Workflow Basics and ggplot2 in R

Robin Choudhury
2018-07-04

Workflow Basics in R

For this Section we will be using RStudio

Coding Basics 1

R can work like a calculator…

1 / 200 * 30
[1] 0.15
pi *3
[1] 9.424778

Base R knows pi as the constant 3.14....

Coding Basics 2

R can also handle text…

print("Hello, World!")
[1] "Hello, World!"

And can mix text and calculations…

paste("The value of pi is", pi)
[1] "The value of pi is 3.14159265358979"

Coding Basics 3

You can also create new objects with <-

a <- 1 / 200 * 30; a
[1] 0.15

Then use those objects in subsequent calculations

a*3
[1] 0.45

Coding Basics 4

Object names must start with a letter, and needs to contain letters, numbers, _, and .

You can make assignments with either <- or =, but most people prefer <-. Using <- originated when APL computers had a single <- key on them (see http://blog.revolutionanalytics.com/2008/12/use-equals-or-arrow-for-assignment.html for more info).

R is case sensitive, so A will not tell you the value of a

ggplot2 and the Aesthetic of Graphics

ggplot2 is part of a a suite of packages in R known colloquially as the 'Tidyverse'. ggplot2 was developed to build graphs by mapping aesthetics, allowing users to flexibly create beautiful publication-quality figures.

library(tidyverse)
library(datasets)

The Dataset

I will be using the iris dataset:

  • Common example dataset
  • Fairly compact (150 obs. of 5 variables)
  • Flower measurement of 3 iris species
data(iris)

ggplot2 Basics: Making the First Call

As mentioned earlier, ggplot2 works by layering on different aesthetics from a dataset. ggplot2 first needs to know what dataset you plan to use, and what will be plotted.

ggplot(data=iris, aes(x = Sepal.Length,y = Sepal.Width))

plot of chunk unnamed-chunk-9 …pretty boring.

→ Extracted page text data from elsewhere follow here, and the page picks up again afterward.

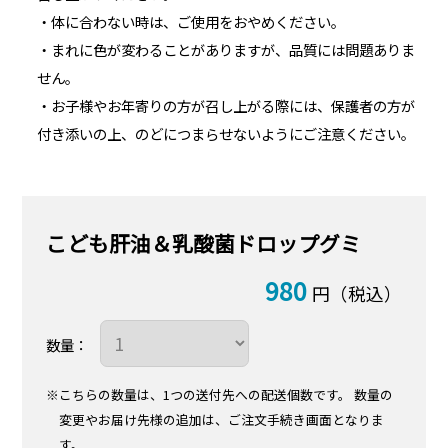
・体に合わない時は、ご使用をおやめください。
・まれに色が変わることがありますが、品質には問題ありま
せん。
・お子様やお年寄りの方が召し上がる際には、保護者の方が
付き添いの上、のどにつまらせないようにご注意ください。
こども肝油＆乳酸菌ドロップグミ
980
円（税込）
数量：
※こちらの数量は、1つの送付先への配送個数です。
数量の
変更やお届け先様の追加は、ご注文手続き画面となりま
す。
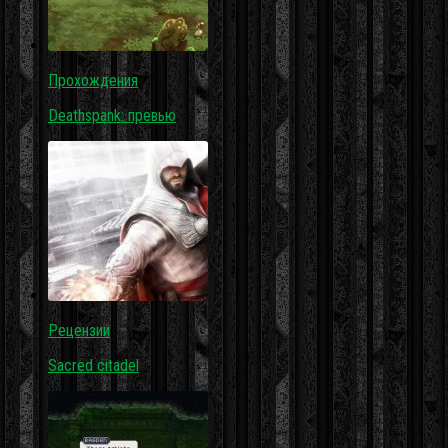
Прохождения
Deathspank: превью
Рецензии
Sacred citadel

Why?

ggplot2 Basics: Adding Aesthetics

Now we want to use a scatterplot method to mark out these two variables.

ggplot(data=iris, aes(x = Sepal.Length,y = Sepal.Width))+
  geom_point()

plot of chunk unnamed-chunk-10

ggplot2 Basics: Adding Smoothing Functions

ggplot(data=iris, aes(x = Sepal.Length,y = Sepal.Width))+
  geom_point() + geom_smooth()

plot of chunk unnamed-chunk-11

ggplot2 Basics: Color Points By Species

ggplot(data=iris, aes(x = Sepal.Length,y = Sepal.Width))+
  geom_point(aes(color=Species)) + geom_smooth()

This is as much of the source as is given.